Sicuramente una preziosa freccia nell’arco di questo film è la struttura ad incastro che caratterizza la vicenda. Il centro di tutta la storia è la fine, ovvero la morte dell’uomo, e l’intero film è costruito in modo tale che possiamo arrivare a quel momento riavvolgendo il corso degli eventi, raccontandoci cosa ha portato a quella tragica notte. Un lungo flashback strutturato in tre atti, ognuno dei quali segue un diverso personaggio: il “traffichino” Dino Ossola che deve guadagnarsi la fiducia dei Bernaschi, l’annoiata Carla Bernaschi che vuole ristrutturare un teatro in disuso e la problematica Serena Ossola, che intesse una relazione segreta con il disadattato Luca (Giovanni Anzaldo). Una sorta di Rashomon in cui ognuno ha una versione differente della stessa storia, fino allo svelamento finale, non troppo sorprendente a dire il vero ma in cui tutto torna in maniera soddisfacente. L’unica cosa che non convince è l’utilizzo di un paio di espedienti mirati ad agevolare l’incastro degli eventi e incanalarli verso la soluzione, come la scena del computer sul finale, che sanno di artificioso.

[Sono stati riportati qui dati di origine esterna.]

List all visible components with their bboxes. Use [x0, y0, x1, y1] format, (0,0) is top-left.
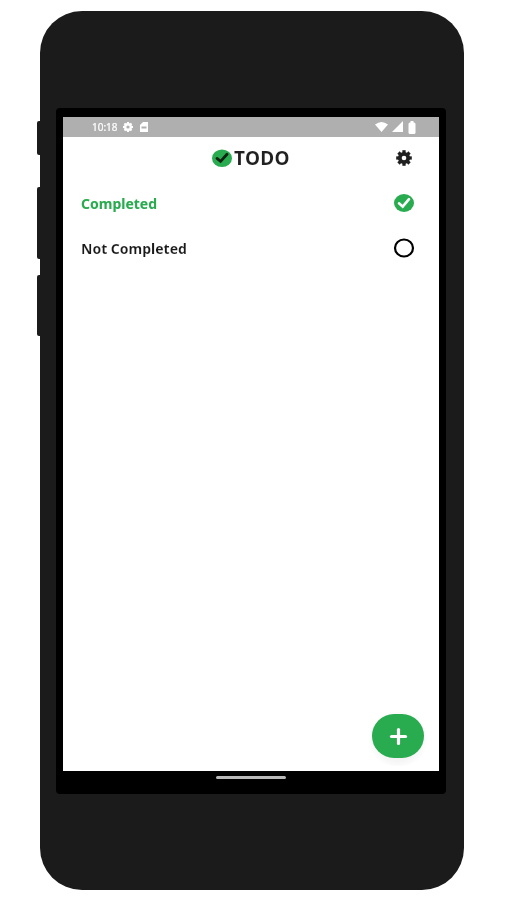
button[interactable]: [388, 142, 420, 174]
staticText: Not Completed: [81, 239, 187, 258]
staticText: 10:18: [92, 120, 118, 134]
staticText: Completed: [81, 194, 158, 213]
button[interactable]: Completed: [63, 183, 439, 223]
button[interactable]: Not Completed: [63, 228, 439, 268]
button[interactable]: [372, 714, 424, 758]
staticText: TODO: [234, 145, 290, 171]
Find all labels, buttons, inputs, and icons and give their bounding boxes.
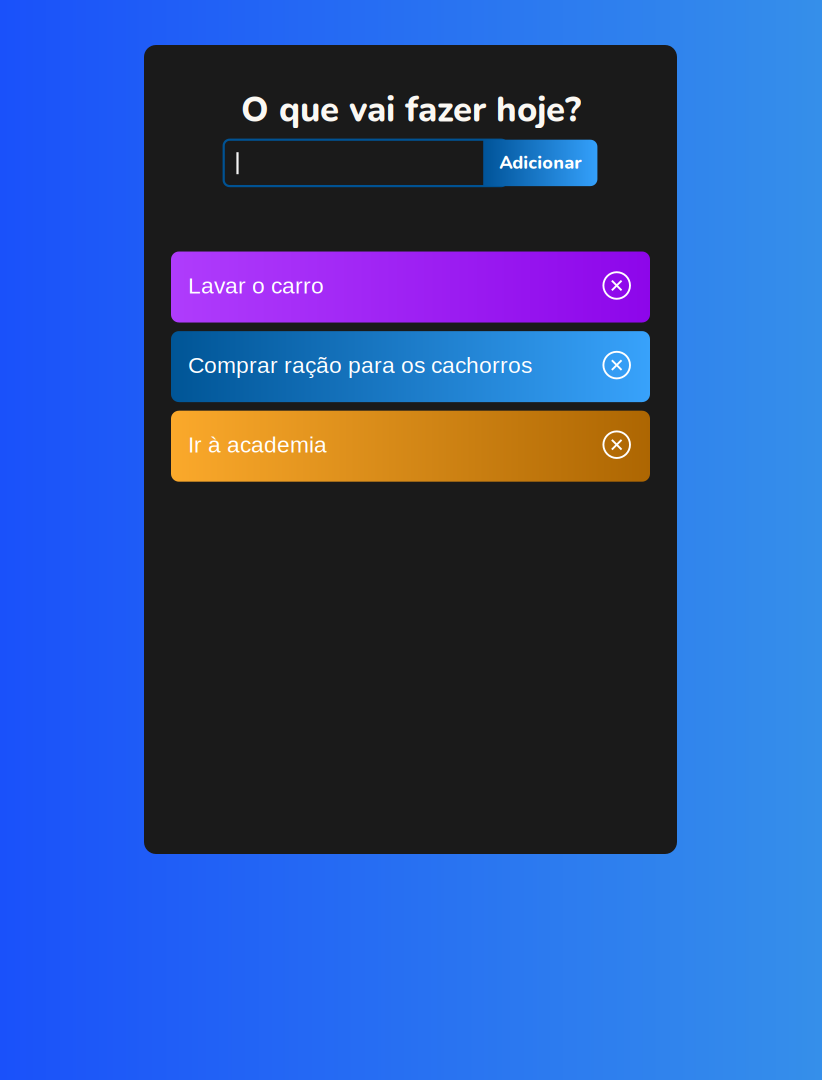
button[interactable]: Adicionar — [483, 140, 597, 186]
staticText: Lavar o carro — [188, 273, 324, 298]
staticText: O que vai fazer hoje? — [241, 86, 581, 134]
button[interactable]: Ir à academia — [171, 411, 650, 482]
button[interactable]: Comprar ração para os cachorros — [171, 331, 650, 402]
staticText: Adicionar — [499, 151, 581, 175]
button[interactable]: Lavar o carro — [171, 252, 650, 322]
staticText: Ir à academia — [188, 432, 327, 458]
staticText: Comprar ração para os cachorros — [188, 352, 532, 378]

Una regia solida che punta tutto sulla freddezza degli animi, delle situazioni e degli ambienti, una buona sceneggiatura – che in Italia, ahinoi, è cosa sempre più rara – scritta dal Francesco Bruni di Scialla e Francesco Piccolo, e un ottimo cast che ha come punte di diamante Fabrizio Bentivoglio e Valeria Bruni Tedeschi, anche se va sicuramente menzionata la grande espressività di Matilde Gioli, qui alla sua prima esperienza cinematografica. Un prodotto diverso all’interno del piatto e commediocentrico panorama italiano che racconta con efficacia e originalità il peggio della società contemporanea.